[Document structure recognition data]
========================

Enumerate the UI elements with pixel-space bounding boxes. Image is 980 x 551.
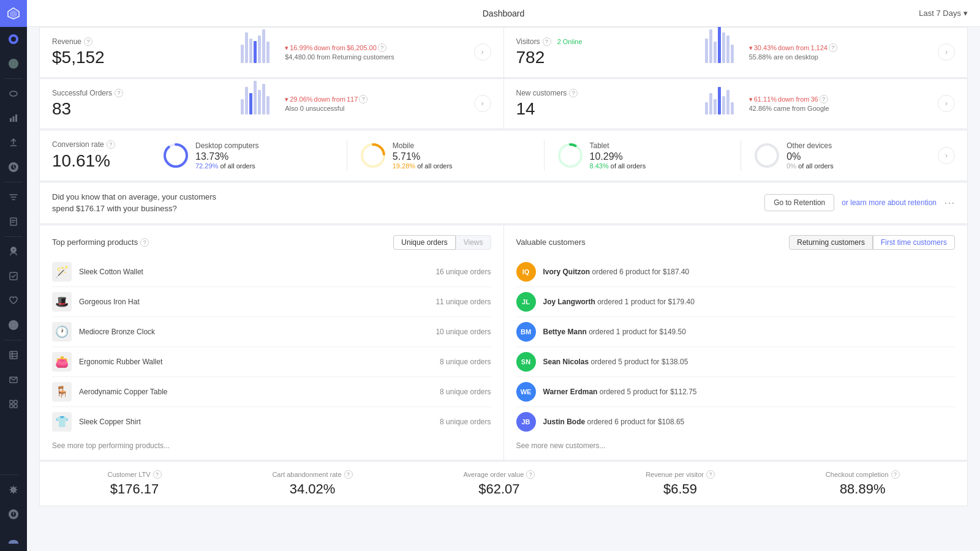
sidebar-item-analytics[interactable] [0,51,27,76]
sidebar-item-eye[interactable] [0,81,27,106]
device-desktop: Desktop computers 13.73% 72.29% of all o… [162,141,334,170]
customers-tab-first-time[interactable]: First time customers [873,235,955,250]
orders-nav[interactable]: › [474,95,491,112]
products-tab-views[interactable]: Views [456,235,491,250]
other-sub: 0% of all orders [786,162,833,170]
sidebar-item-settings[interactable] [0,478,27,502]
sidebar-divider5 [0,474,18,475]
sidebar-item-check[interactable] [0,264,27,288]
see-more-customers[interactable]: See more new customers... [516,437,956,450]
sidebar-item-campaigns[interactable] [0,313,27,337]
metric-help[interactable]: ? [344,470,353,479]
new-customers-info: New customers ? 14 [516,89,698,119]
metric-label: Checkout completion ? [826,470,900,479]
svg-point-3 [12,38,15,40]
revenue-change-help[interactable]: ? [378,43,386,52]
new-customers-nav[interactable]: › [938,95,955,112]
sidebar-item-table[interactable] [0,343,27,367]
orders-change-help[interactable]: ? [359,95,368,103]
revenue-chart [241,41,277,63]
mobile-sub: 19.28% of all orders [393,162,453,170]
page-title: Dashboard [483,9,525,18]
customers-tab-returning[interactable]: Returning customers [789,235,873,250]
sidebar-item-filter[interactable] [0,185,27,209]
metric-item: Average order value ? $62.07 [463,470,535,497]
svg-rect-10 [15,114,17,122]
valuable-customers-card: Valuable customers Returning customers F… [504,225,968,460]
orders-details: ▾ 29.06% down from 117 ? Also 0 unsucces… [285,95,466,112]
customer-row: JB Justin Bode ordered 6 product for $10… [516,407,956,437]
retention-button[interactable]: Go to Retention [764,194,834,211]
sidebar-divider [4,78,23,79]
customer-row: BM Bettye Mann ordered 1 product for $14… [516,317,956,347]
sidebar-item-mail[interactable] [0,367,27,392]
new-customers-value: 14 [516,100,698,119]
products-tab-unique-orders[interactable]: Unique orders [393,235,455,250]
sidebar-item-warning[interactable] [0,502,27,527]
sidebar-item-orders[interactable] [0,209,27,234]
svg-point-5 [12,62,15,65]
sidebar-item-profile[interactable] [0,527,27,551]
product-orders: 8 unique orders [440,358,491,366]
sidebar-item-history[interactable] [0,155,27,179]
product-row: 👛 Ergonomic Rubber Wallet 8 unique order… [52,347,491,377]
svg-point-6 [10,91,17,96]
customer-info: Joy Langworth ordered 1 product for $179… [543,298,956,306]
metric-item: Revenue per visitor ? $6.59 [646,470,715,497]
date-filter[interactable]: Last 7 Days ▾ [919,9,968,18]
other-circle [753,142,780,169]
dashboard-content: Revenue ? $5,152 ▾ [27,27,980,551]
new-customers-help[interactable]: ? [569,89,578,97]
valuable-customers-header: Valuable customers Returning customers F… [516,235,956,250]
visitors-label: Visitors ? 2 Online [516,37,698,46]
metric-help[interactable]: ? [891,470,900,479]
top-products-card: Top performing products ? Unique orders … [40,225,503,460]
metric-help[interactable]: ? [526,470,535,479]
metric-help[interactable]: ? [706,470,715,479]
visitors-change-help[interactable]: ? [829,43,837,52]
metric-help[interactable]: ? [153,470,162,479]
new-customers-details: ▾ 61.11% down from 36 ? 42.86% came from… [749,95,930,112]
revenue-help[interactable]: ? [84,37,92,46]
orders-help[interactable]: ? [115,89,123,97]
product-orders: 11 unique orders [435,298,491,306]
sidebar-bottom [0,472,27,551]
retention-more[interactable]: ⋯ [944,196,955,209]
new-customers-change: ▾ 61.11% down from 36 ? [749,95,930,103]
visitors-nav[interactable]: › [938,43,955,61]
customer-info: Justin Bode ordered 6 product for $108.6… [543,418,956,426]
sidebar-item-home[interactable] [0,27,27,51]
stat-card-visitors: Visitors ? 2 Online 782 [504,28,968,77]
retention-text: Did you know that on average, your custo… [52,191,216,215]
orders-chart [241,92,277,114]
sidebar-item-upload[interactable] [0,130,27,155]
orders-info: Successful Orders ? 83 [52,89,233,119]
sidebar-logo[interactable] [0,0,27,27]
retention-link[interactable]: or learn more about retention [842,198,937,207]
stat-card-revenue: Revenue ? $5,152 ▾ [40,28,503,77]
conversion-help[interactable]: ? [107,140,115,149]
device-tablet: Tablet 10.29% 8.43% of all orders [557,141,729,170]
metric-item: Checkout completion ? 88.89% [826,470,900,497]
conversion-value: 10.61% [52,151,150,171]
sidebar-item-chart[interactable] [0,106,27,130]
top-products-help[interactable]: ? [140,238,149,247]
sidebar-divider3 [4,236,23,237]
conversion-nav[interactable]: › [938,147,955,164]
header: Dashboard Last 7 Days ▾ [27,0,980,27]
sidebar-item-user[interactable] [0,239,27,264]
svg-point-27 [11,534,16,539]
customer-row: IQ Ivory Quitzon ordered 6 product for $… [516,257,956,287]
sidebar-item-heart[interactable] [0,288,27,313]
new-customers-change-help[interactable]: ? [820,95,828,103]
product-row: 👕 Sleek Copper Shirt 8 unique orders [52,407,491,437]
svg-point-25 [13,515,14,517]
visitors-help[interactable]: ? [543,37,551,46]
orders-value: 83 [52,100,233,119]
see-more-products[interactable]: See more top performing products... [52,437,491,450]
product-orders: 8 unique orders [440,418,491,426]
revenue-nav[interactable]: › [474,43,491,61]
new-customers-chart [705,92,742,114]
other-pct: 0% [786,151,833,162]
sidebar-item-grid[interactable] [0,392,27,416]
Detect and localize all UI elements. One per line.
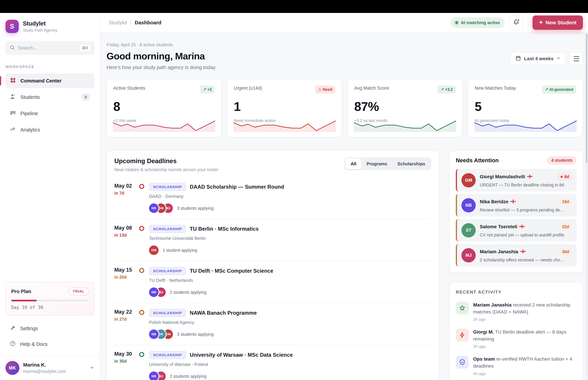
plan-progress-bar xyxy=(11,300,89,302)
search-icon xyxy=(10,45,15,51)
stat-trend-badge: ↗ +2 xyxy=(200,86,215,94)
needs-attention-item[interactable]: ST Salome Tsereteli 22d CV not parsed ye… xyxy=(456,219,577,242)
deadlines-list: May 02 in 7d SCHOLARSHIP DAAD Scholarshi… xyxy=(114,177,431,380)
sidebar-item-settings[interactable]: Settings xyxy=(5,321,95,336)
sparkline-svg xyxy=(233,120,336,132)
deadline-due-in: in 35d xyxy=(114,359,134,364)
scrollbar-thumb[interactable] xyxy=(586,34,588,163)
applying-count: 3 students applying xyxy=(177,332,213,337)
sparkline xyxy=(113,120,215,132)
avatar: NB xyxy=(461,198,476,212)
sidebar-item-label: Students xyxy=(20,95,40,100)
chevron-down-icon xyxy=(556,56,561,61)
activity-item[interactable]: Mariam Janashia received 2 new scholarsh… xyxy=(456,302,577,322)
date-range-select[interactable]: Last 4 weeks xyxy=(510,52,566,65)
sidebar-item-students[interactable]: Students 8 xyxy=(5,90,95,104)
sparkline xyxy=(233,120,336,132)
tab-all[interactable]: All xyxy=(345,158,361,169)
avatar-stack: NBDKGM xyxy=(149,329,171,339)
avatar-stack: NBMJ xyxy=(149,372,163,380)
days-left-badge: 18d xyxy=(559,198,572,206)
stat-trend-badge: ⚠ Need xyxy=(315,86,335,94)
stat-label: Active Students xyxy=(113,86,145,91)
days-left-badge: 30d xyxy=(559,248,572,255)
page-scrollbar[interactable] xyxy=(585,33,588,380)
stat-card[interactable]: Active Students ↗ +2 8 +2 this week xyxy=(107,79,222,137)
deadline-org: DAAD · Germany xyxy=(149,194,431,199)
sidebar-item-pipeline[interactable]: Pipeline xyxy=(5,106,95,121)
deadline-date: May 30 xyxy=(114,351,134,357)
needs-attention-panel: Needs Attention 4 students GM Giorgi Mam… xyxy=(449,150,583,273)
deadline-row[interactable]: May 22 in 27d SCHOLARSHIP NAWA Banach Pr… xyxy=(114,303,431,345)
plus-icon: + xyxy=(539,19,543,25)
sparkline-svg xyxy=(354,120,456,132)
sparkline-svg xyxy=(474,120,577,132)
sidebar-item-analytics[interactable]: Analytics xyxy=(5,122,95,137)
avatar-stack: GM xyxy=(149,246,156,255)
deadline-row[interactable]: May 08 in 13d SCHOLARSHIP TU Berlin · MS… xyxy=(114,219,431,261)
workspace-section-label: WORKSPACE xyxy=(5,65,95,69)
trend-icon xyxy=(10,126,16,133)
needs-attention-item[interactable]: MJ Mariam Janashia 30d 2 scholarship off… xyxy=(456,244,577,266)
sidebar-nav: Command Center Students 8 Pipeline Analy… xyxy=(5,74,95,137)
deadline-row[interactable]: May 30 in 35d SCHOLARSHIP University of … xyxy=(114,345,431,380)
sparkline xyxy=(354,120,456,132)
deadline-row[interactable]: May 15 in 20d SCHOLARSHIP TU Delft · MSc… xyxy=(114,261,431,303)
star-icon xyxy=(456,302,469,315)
brand-logo: S xyxy=(5,20,19,33)
sidebar-item-help-docs[interactable]: Help & Docs xyxy=(5,337,95,351)
days-left-badge: 22d xyxy=(559,223,572,230)
activity-time: 2h ago xyxy=(473,317,577,322)
deadline-date: May 02 xyxy=(114,183,134,189)
sidebar-item-label: Analytics xyxy=(20,127,40,133)
sidebar-item-label: Settings xyxy=(20,326,38,331)
needs-attention-item[interactable]: NB Nika Beridze 18d Review shortlist — 3… xyxy=(456,194,577,217)
person-icon xyxy=(10,94,16,101)
applying-count: 2 students applying xyxy=(170,290,206,295)
deadline-date: May 15 xyxy=(114,267,134,273)
tab-scholarships[interactable]: Scholarships xyxy=(392,158,430,169)
deadline-org: Technische Universität Berlin xyxy=(149,236,431,241)
search-input[interactable]: Search... ⌘K xyxy=(5,41,95,55)
brand: S Studylet Study Path Agency xyxy=(5,20,95,33)
activity-item[interactable]: Giorgi M. TU Berlin deadline alert — 8 d… xyxy=(456,329,577,349)
activity-time: 4h ago xyxy=(473,371,577,376)
deadline-org: Polish National Agency xyxy=(149,320,431,325)
flag-georgia-icon xyxy=(519,225,525,229)
student-name: Salome Tsereteli xyxy=(480,224,517,229)
avatar: NB xyxy=(149,287,159,297)
sidebar-item-command-center[interactable]: Command Center xyxy=(5,74,95,88)
overflow-menu-button[interactable] xyxy=(570,52,583,65)
stat-card[interactable]: New Matches Today ↗ AI-generated 5 AI-ge… xyxy=(468,79,583,137)
needs-attention-item[interactable]: GM Giorgi Mamulashvili 8d URGENT — TU Be… xyxy=(456,169,577,191)
scholarship-chip: SCHOLARSHIP xyxy=(149,183,186,191)
avatar-stack: NBMJ xyxy=(149,287,163,297)
deadline-due-in: in 7d xyxy=(114,191,134,196)
stat-card[interactable]: Avg Match Score ↗ +3.2 87% +3.2 vs last … xyxy=(347,79,463,137)
page-title: Good morning, Marina xyxy=(107,51,216,62)
user-menu[interactable]: MK Marina K. marina@studylet.com xyxy=(5,357,95,380)
tab-programs[interactable]: Programs xyxy=(361,158,392,169)
sidebar-item-label: Pipeline xyxy=(20,111,38,116)
sparkline-svg xyxy=(113,120,215,132)
calendar-icon xyxy=(515,56,521,62)
activity-text: Ops team re-verified RWTH Aachen tuition… xyxy=(473,356,577,369)
new-student-button[interactable]: + New Student xyxy=(532,16,583,30)
breadcrumb-root[interactable]: Studylet xyxy=(109,20,127,25)
notifications-button[interactable] xyxy=(509,16,523,30)
shield-check-icon xyxy=(456,356,469,369)
stat-card[interactable]: Urgent (≤14d) ⚠ Need 1 Need immediate ac… xyxy=(227,79,342,137)
sidebar: S Studylet Study Path Agency Search... ⌘… xyxy=(0,13,100,380)
applying-count: 1 student applying xyxy=(163,248,197,253)
flag-georgia-icon xyxy=(520,249,526,254)
stat-trend-badge: ↗ +3.2 xyxy=(437,86,456,94)
deadline-row[interactable]: May 02 in 7d SCHOLARSHIP DAAD Scholarshi… xyxy=(114,177,431,219)
avatar: ST xyxy=(461,223,476,237)
deadline-title: TU Berlin · MSc Informatics xyxy=(190,226,259,232)
lightning-icon xyxy=(456,329,469,342)
activity-item[interactable]: Ops team re-verified RWTH Aachen tuition… xyxy=(456,356,577,376)
scholarship-chip: SCHOLARSHIP xyxy=(149,309,186,317)
plan-card[interactable]: Pro Plan TRIAL Day 10 of 30 xyxy=(5,282,95,315)
sidebar-item-label: Help & Docs xyxy=(20,342,47,347)
status-dot-icon xyxy=(455,21,458,24)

========================

Gather up every line in the data above that contains the word "Mariam", copying each one.

activity-item[interactable]: Mariam Janashia received 2 new scholarsh… xyxy=(456,302,577,322)
needs-attention-item[interactable]: MJ Mariam Janashia 30d 2 scholarship off… xyxy=(456,244,577,266)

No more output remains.